A review by reading_rainbow_with_chris
The Pallbearers Club by Paul Tremblay

dark slow-paced
  • Plot- or character-driven? Character
  • Strong character development? No
  • Loveable characters? No
  • Diverse cast of characters? No
  • Flaws of characters a main focus? Yes

2.75

“The Pallbearer’s Club” by Paul Tremblay
Art Barbara is trying to find his place in the world when he stumbles across a new friend, Mercy, at his newly minted Pallbearer’s Club. Although the club is short lived, Mercy, and the strangeness around her that Art can’t quite explain, come to dominate Art’s search for himself in ways he never expected. 

For me, this book is a lot like Art: It doesn’t quite know what it is and is trying to do too many things at once. The voice of narration is inconsistent without sufficient justification, character choices are off putting, and the rules of the supernatural here are unclear.
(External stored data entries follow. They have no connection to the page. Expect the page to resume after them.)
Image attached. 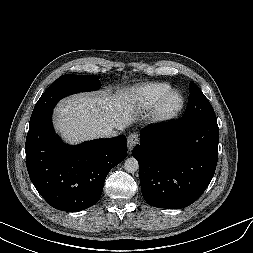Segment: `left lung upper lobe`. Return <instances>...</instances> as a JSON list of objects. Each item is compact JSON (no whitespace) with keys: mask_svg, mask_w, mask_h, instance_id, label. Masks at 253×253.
I'll return each instance as SVG.
<instances>
[{"mask_svg":"<svg viewBox=\"0 0 253 253\" xmlns=\"http://www.w3.org/2000/svg\"><path fill=\"white\" fill-rule=\"evenodd\" d=\"M189 98L188 104L185 111V115L182 118L183 123H190L195 120L216 118L213 107L209 103L208 99L194 83L189 84Z\"/></svg>","mask_w":253,"mask_h":253,"instance_id":"5c2ea615","label":"left lung upper lobe"}]
</instances>
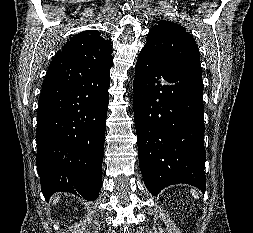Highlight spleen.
<instances>
[{"label":"spleen","instance_id":"3e777b00","mask_svg":"<svg viewBox=\"0 0 253 233\" xmlns=\"http://www.w3.org/2000/svg\"><path fill=\"white\" fill-rule=\"evenodd\" d=\"M191 193H192V195L194 196V198H199V195H198V193L196 192V190H194V189H191Z\"/></svg>","mask_w":253,"mask_h":233}]
</instances>
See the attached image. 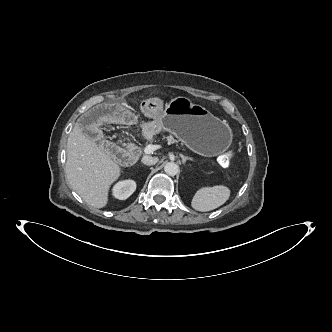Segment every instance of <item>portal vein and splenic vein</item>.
Segmentation results:
<instances>
[{"label": "portal vein and splenic vein", "instance_id": "portal-vein-and-splenic-vein-1", "mask_svg": "<svg viewBox=\"0 0 332 332\" xmlns=\"http://www.w3.org/2000/svg\"><path fill=\"white\" fill-rule=\"evenodd\" d=\"M162 146L161 145H152V144H149L145 147L144 149V152L146 154H150L152 153L153 151L157 150V149H160Z\"/></svg>", "mask_w": 332, "mask_h": 332}]
</instances>
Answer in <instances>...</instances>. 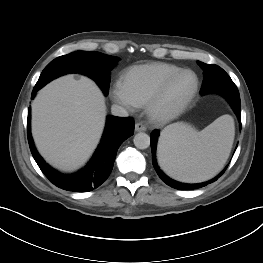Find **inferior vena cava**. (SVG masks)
<instances>
[{"label":"inferior vena cava","instance_id":"obj_1","mask_svg":"<svg viewBox=\"0 0 263 263\" xmlns=\"http://www.w3.org/2000/svg\"><path fill=\"white\" fill-rule=\"evenodd\" d=\"M111 113L114 116H119V117H127L128 116V112L121 106L119 105H112L111 107Z\"/></svg>","mask_w":263,"mask_h":263}]
</instances>
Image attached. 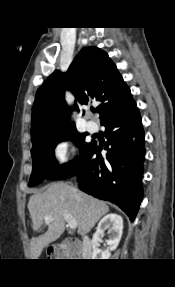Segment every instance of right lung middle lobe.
I'll use <instances>...</instances> for the list:
<instances>
[{
	"mask_svg": "<svg viewBox=\"0 0 175 287\" xmlns=\"http://www.w3.org/2000/svg\"><path fill=\"white\" fill-rule=\"evenodd\" d=\"M85 134L80 135L76 128H71L33 143L31 150L33 171L28 186H35L44 179L57 180L74 170L85 158L93 142L84 141ZM71 139L79 147V158L63 165H58L54 157V148L59 141Z\"/></svg>",
	"mask_w": 175,
	"mask_h": 287,
	"instance_id": "dd1d6c3e",
	"label": "right lung middle lobe"
}]
</instances>
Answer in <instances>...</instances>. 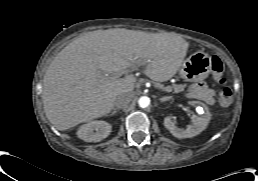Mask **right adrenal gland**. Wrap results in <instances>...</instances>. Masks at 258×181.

The premise itself was pretty intriguing but nothing about this came together cohesively for me. On top of that, the narrative gimmick swung between cheesy and cringy. It was harmless enough and there were chunks of the book which were solidly enjoyable. But is that really enough? For me, not quite. I was waiting for something exceptional, some element of the novel that executed to excellence. I never found it. 

I believe this is my first reading of anything from Tremblay and I will definitely try another of his works to see if this was an outlier. But for me, this was a big “meh.”